#### Work required
Where an entry contains an image, skip the image and print the rest exactly.
=== Section Start ===
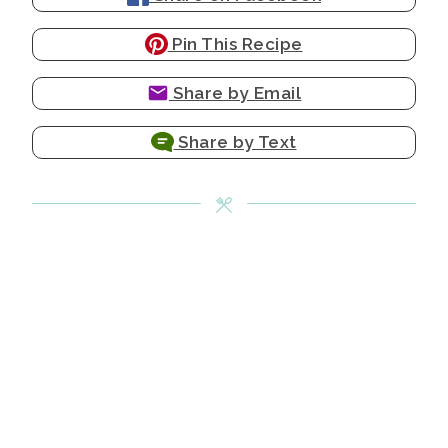
Pin This Recipe
Share by Email
Share by Text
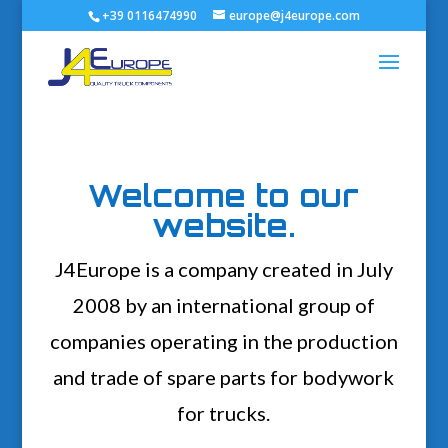
+39 0116474990
europe@j4europe.com
Welcome to our
website.
J4Europe is a company created in July
2008 by an international group of
companies operating in the production
and trade of spare parts for bodywork
for trucks.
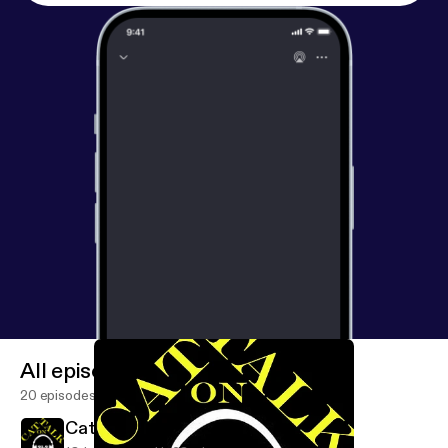
All episodes
20 episodes
Cat Talk Jan. 16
=== Section End ===
#### Written answer
Pin This Recipe
Share by Email
Share by Text
+39 0116474990
europe@j4europe.com
Welcome to our
website.
J4Europe is a company created in July
2008 by an international group of
companies operating in the production
and trade of spare parts for bodywork
for trucks.
All episodes
20 episodes
Cat Talk Jan. 16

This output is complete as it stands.